Life in Lockdown: Spain

By Marina Mestres Segarra

As I exited the customs area, uncharacteristically crowded with policemen and guard dogs, I was met with a shocking sight. An empty lobby. Just my mum, amidst nothingness, waving at me. The drive was much of the same; we were stopped once by the police, who asked for certificates explaining why two people were in the same car. Speaking to my mum about Durham through a facemask, trying to get used to empty roads in Barcelona, it was hard to believe this dystopian world was going to become my reality for the next 10 weeks.

Back in March, when the UK didn’t know what a lockdown was, I landed in a completely quarantined and paranoid Spain; we weren’t even allowed out for walks or runs.

Once a day, 1 person in the family could go out shopping for groceries, which most times involved queuing outside supermarkets, or walk the dog; my dog has become very fit from the number of walks she has had! After living for 6 years on my own – spending a maximum of three weeks home every three months – being in total confinement for 10 weeks with my mum – who like me was used to living alone – was no piece of cake.

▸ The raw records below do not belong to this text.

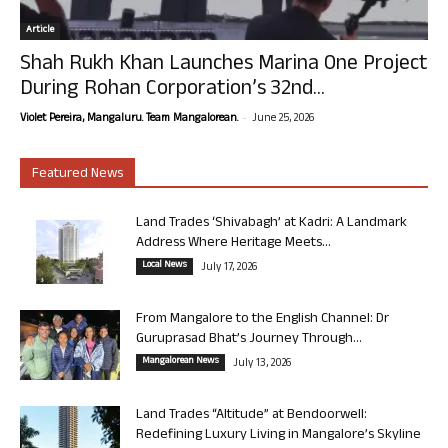
Article
Shah Rukh Khan Launches Marina One Project
During Rohan Corporation’s 32nd...
-
Violet Pereira, Mangaluru. Team Mangalorean.
June 25, 2026
Featured News
Land Trades ‘Shivabagh’ at Kadri: A Landmark
Address Where Heritage Meets...
Local News
July 17, 2026
From Mangalore to the English Channel: Dr
Guruprasad Bhat’s Journey Through...
Mangalorean News
July 13, 2026
Land Trades “Altitude” at Bendoorwell:
Redefining Luxury Living in Mangalore’s Skyline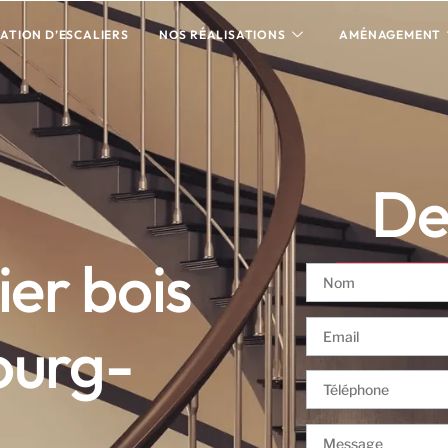
ATION D’ESCALIERS
NOS RÉALISATIONS
AMÉNAGEMENT
Dev
ier bois
ourg-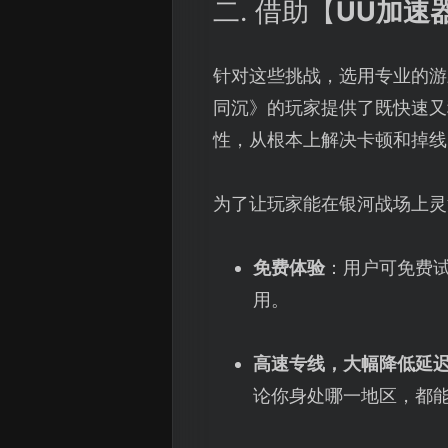
二. 借助【
UU加速
针对这些挑战，选用专业的游
同沉》的玩家提供了既快速又
性，从根本上解决卡顿和掉线
为了让玩家能在银河战场上灵
免费体验
：用户可免费
用。
高速专线，大幅降低延
论你身处哪一地区，都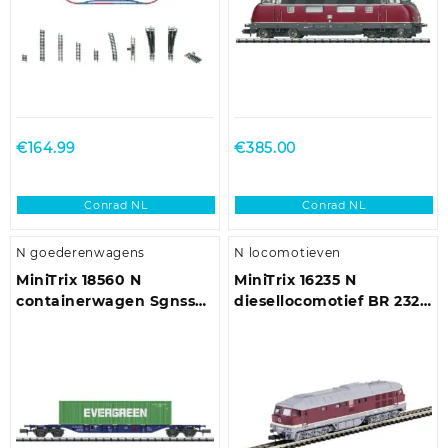
€
164.99
€
385.00
Conrad NL
Conrad NL
N goederenwagens
N locomotieven
MiniTrix 18560 N
MiniTrix 16235 N
containerwagen Sgnss
diesellocomotief BR 232
van RailReLease bv.
van de DB AG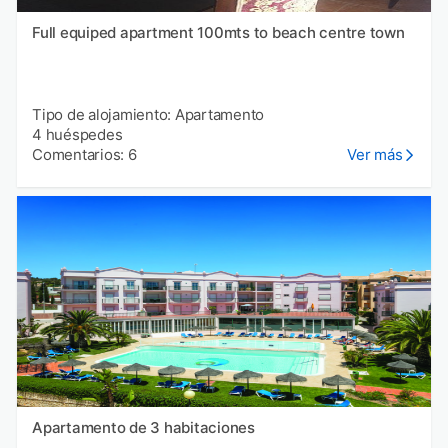
Full equiped apartment 100mts to beach centre town
Tipo de alojamiento: Apartamento
4 huéspedes
Comentarios: 6
Ver más
Apartamento de 3 habitaciones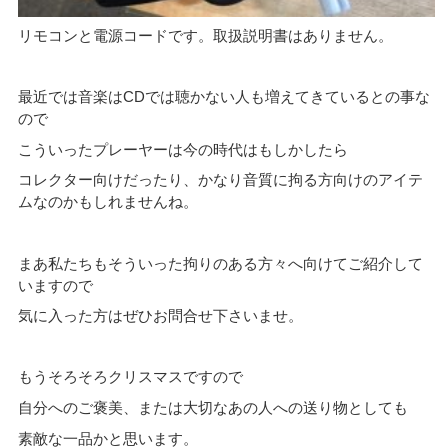
リモコンと電源コードです。取扱説明書はありません。
最近では音楽はCDでは聴かない人も増えてきているとの事な
ので
こういったプレーヤーは今の時代はもしかしたら
コレクター向けだったり、かなり音質に拘る方向けのアイテ
ムなのかもしれませんね。
まあ私たちもそういった拘りのある方々へ向けてご紹介して
いますので
気に入った方はぜひお問合せ下さいませ。
もうそろそろクリスマスですので
自分へのご褒美、または大切なあの人への送り物としても
素敵な一品かと思います。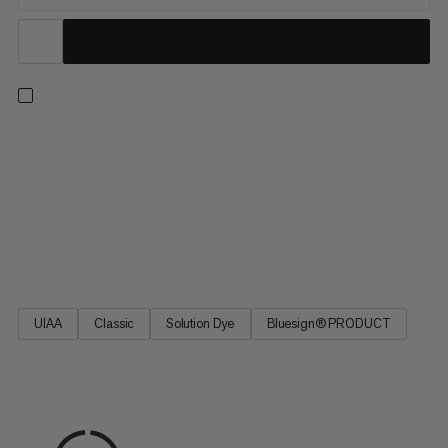
Jedno lano pro všechny situace: s průměrem 9,5 mm tento
vysokokvalitní jednovrstvý provaz ohromuje svou vynikající
manipulací, což ho činí ideálním pro všechny horské
dobrodružství. Ať už se vydáváte do sportovního centra nebo
na tradiční trasy, ideální rovnováha průměru, hmotnosti a
odolnosti činí 9,5 Crag Classic provazem, který se těší
oblíbenosti mezi kamarády na skále.
UIAA
Classic
Solution Dye
Bluesign® PRODUCT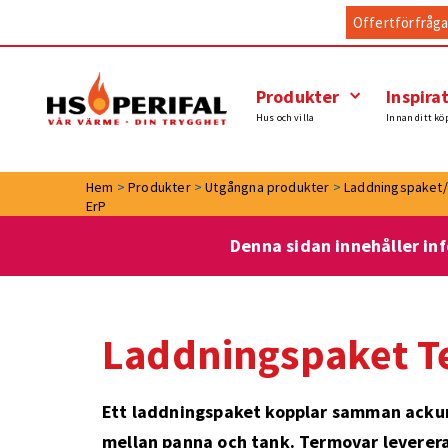
Offertförfråg
Produkter
Inspira
Hus och villa
Innan ditt kö
Hem
>
Produkter
>
Utgångna produkter
>
Laddningspaket/
ErP
Denna sidan innehåller in
Laddningspaket T
Ett laddningspaket kopplar samman ackum
mellan panna och tank. Termovar leverera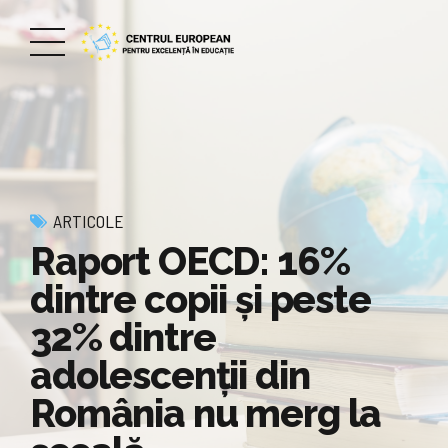
ARTICOLE
Raport OECD: 16%
dintre copii și peste
32% dintre
adolescenții din
România nu merg la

Elbow-deep in my dissertation research, over-baking (if that’s a word), and arguing about every minor inconvenience, quarantine will be remembered as both a time when my mum and I have spent quality time together, and a time when we have heard things from each other that were better left unsaid. A 70 metre-squared, 2-bedroom apartment, with a small patio, in a slightly dodgy neighbourhood on the outskirts of Barcelona: the perfect setting for a Spanish melodrama.

I’d sneak out for walks with my grandma, in spite of the rules. If caught, we could’ve argued that she needed assistance.

Had we known the quarantine was going to last for 10 weeks, plus then gradual ‘return to normality’ phases (4 more weeks), instead of the initial two, we would’ve gone to live with my grandma, who spent most of the quarantine alone. After 8 weeks, we were allowed out for walks or runs during a specific time determined by our age or ‘risk group’.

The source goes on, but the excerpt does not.